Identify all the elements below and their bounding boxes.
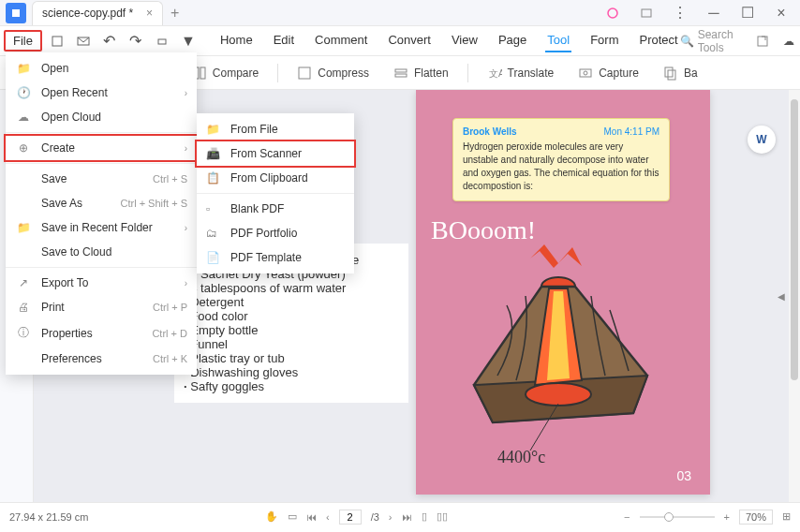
single-page-icon[interactable]: ▯ — [422, 510, 427, 523]
svg-rect-10 — [200, 67, 205, 79]
menu-save-as[interactable]: Save AsCtrl + Shift + S — [6, 191, 197, 215]
maximize-icon[interactable]: ☐ — [736, 2, 759, 24]
undo-icon[interactable]: ↶ — [98, 30, 121, 52]
close-tab-icon[interactable]: × — [146, 7, 153, 20]
submenu-blank-pdf[interactable]: ▫Blank PDF — [197, 197, 354, 221]
save-icon[interactable] — [46, 30, 68, 52]
word-export-badge[interactable]: W — [748, 126, 776, 154]
first-page-icon[interactable]: ⏮ — [306, 511, 317, 523]
last-page-icon[interactable]: ⏭ — [402, 511, 412, 523]
assistant-icon[interactable] — [601, 2, 624, 24]
page-total: /3 — [371, 511, 379, 523]
tab-home[interactable]: Home — [218, 29, 255, 52]
scroll-thumb[interactable] — [791, 99, 798, 380]
create-submenu: 📁From File 📠From Scanner 📋From Clipboard… — [197, 113, 354, 273]
svg-rect-12 — [395, 69, 407, 72]
zoom-thumb[interactable] — [664, 512, 674, 522]
menu-open-cloud[interactable]: ☁Open Cloud — [6, 105, 197, 129]
svg-rect-5 — [158, 39, 166, 44]
template-icon: 📄 — [206, 251, 221, 264]
menu-save-recent-folder[interactable]: 📁Save in Recent Folder› — [6, 215, 197, 240]
print-icon[interactable] — [151, 30, 173, 52]
compare-tool[interactable]: Compare — [186, 62, 264, 84]
capture-tool[interactable]: Capture — [572, 62, 644, 84]
clock-icon: 🕐 — [15, 86, 32, 99]
submenu-pdf-portfolio[interactable]: 🗂PDF Portfolio — [197, 221, 354, 245]
list-item: Safty goggles — [184, 379, 399, 393]
menu-export[interactable]: ↗Export To› — [6, 271, 197, 295]
list-item: Detergent — [184, 295, 399, 309]
tab-tool[interactable]: Tool — [545, 29, 571, 52]
prev-page-icon[interactable]: ‹ — [326, 511, 330, 523]
submenu-pdf-template[interactable]: 📄PDF Template — [197, 245, 354, 270]
submenu-from-clipboard[interactable]: 📋From Clipboard — [197, 166, 354, 190]
menu-print[interactable]: 🖨PrintCtrl + P — [6, 295, 197, 319]
plus-icon: ⊕ — [15, 141, 32, 155]
page-dimensions: 27.94 x 21.59 cm — [9, 511, 88, 523]
right-collapse-arrow[interactable]: ◀ — [778, 287, 785, 305]
search-tools[interactable]: 🔍 Search Tools — [680, 28, 747, 54]
list-item: Food color — [184, 309, 399, 323]
svg-rect-18 — [668, 70, 675, 80]
notification-icon[interactable] — [635, 2, 658, 24]
kebab-menu-icon[interactable]: ⋮ — [669, 2, 691, 24]
zoom-slider[interactable] — [640, 516, 715, 518]
compress-tool[interactable]: Compress — [291, 62, 375, 84]
dropdown-icon[interactable]: ▼ — [177, 30, 200, 52]
vertical-scrollbar[interactable] — [789, 90, 800, 502]
tab-convert[interactable]: Convert — [386, 29, 433, 52]
translate-tool[interactable]: 文ATranslate — [481, 62, 560, 84]
materials-list: 125ml 10% Hydrogen Peroxide 1 Sachet Dry… — [184, 253, 399, 393]
add-tab-button[interactable]: + — [170, 5, 179, 22]
separator — [277, 64, 278, 82]
tab-protect[interactable]: Protect — [637, 29, 679, 52]
tab-view[interactable]: View — [450, 29, 480, 52]
menu-preferences[interactable]: PreferencesCtrl + K — [6, 347, 197, 371]
minimize-icon[interactable]: ─ — [703, 2, 725, 24]
hand-tool-icon[interactable]: ✋ — [265, 510, 278, 523]
next-page-icon[interactable]: › — [389, 511, 393, 523]
svg-rect-13 — [395, 74, 407, 77]
flatten-tool[interactable]: Flatten — [388, 62, 454, 84]
boom-text: BOooom! — [431, 215, 536, 245]
share-icon[interactable] — [754, 30, 772, 52]
close-window-icon[interactable]: × — [770, 2, 793, 24]
mail-icon[interactable] — [72, 30, 95, 52]
tab-page[interactable]: Page — [496, 29, 528, 52]
zoom-percent[interactable]: 70% — [739, 510, 773, 525]
svg-rect-17 — [665, 67, 673, 77]
menu-open[interactable]: 📁Open — [6, 56, 197, 81]
temperature-label: 4400°c — [497, 448, 545, 467]
file-menu-button[interactable]: File — [4, 30, 42, 52]
list-item: Empty bottle — [184, 323, 399, 337]
chevron-right-icon: › — [185, 223, 187, 233]
batch-tool[interactable]: Ba — [658, 62, 704, 84]
fit-page-icon[interactable]: ⊞ — [782, 510, 791, 523]
menu-open-recent[interactable]: 🕐Open Recent› — [6, 81, 197, 105]
folder-icon: 📁 — [206, 123, 221, 136]
redo-icon[interactable]: ↷ — [125, 30, 147, 52]
annotation-note[interactable]: Brook Wells Mon 4:11 PM Hydrogen peroxid… — [452, 118, 670, 201]
submenu-from-file[interactable]: 📁From File — [197, 117, 354, 141]
menu-create[interactable]: ⊕Create› — [4, 134, 199, 162]
cloud-icon[interactable]: ☁ — [779, 30, 797, 52]
menu-properties[interactable]: ⓘPropertiesCtrl + D — [6, 319, 197, 347]
list-item: Funnel — [184, 337, 399, 351]
tab-edit[interactable]: Edit — [272, 29, 296, 52]
separator — [197, 193, 354, 194]
zoom-in-icon[interactable]: + — [724, 511, 730, 523]
document-tab[interactable]: science-copy.pdf * × — [32, 1, 163, 25]
separator — [6, 163, 197, 164]
zoom-out-icon[interactable]: − — [624, 511, 630, 523]
two-page-icon[interactable]: ▯▯ — [437, 510, 448, 523]
menu-save-cloud[interactable]: Save to Cloud — [6, 240, 197, 264]
page-number-input[interactable] — [339, 510, 362, 525]
print-icon: 🖨 — [15, 301, 32, 314]
file-dropdown-menu: 📁Open 🕐Open Recent› ☁Open Cloud ⊕Create›… — [6, 52, 197, 375]
separator — [6, 267, 197, 268]
tab-form[interactable]: Form — [588, 29, 620, 52]
select-tool-icon[interactable]: ▭ — [288, 510, 297, 523]
tab-comment[interactable]: Comment — [313, 29, 369, 52]
menu-save[interactable]: SaveCtrl + S — [6, 167, 197, 191]
submenu-from-scanner[interactable]: 📠From Scanner — [195, 140, 356, 168]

### Exercise instructions
Within the records above, work out on how many lines the string "page" appears, and give only that number.

### The completed task
11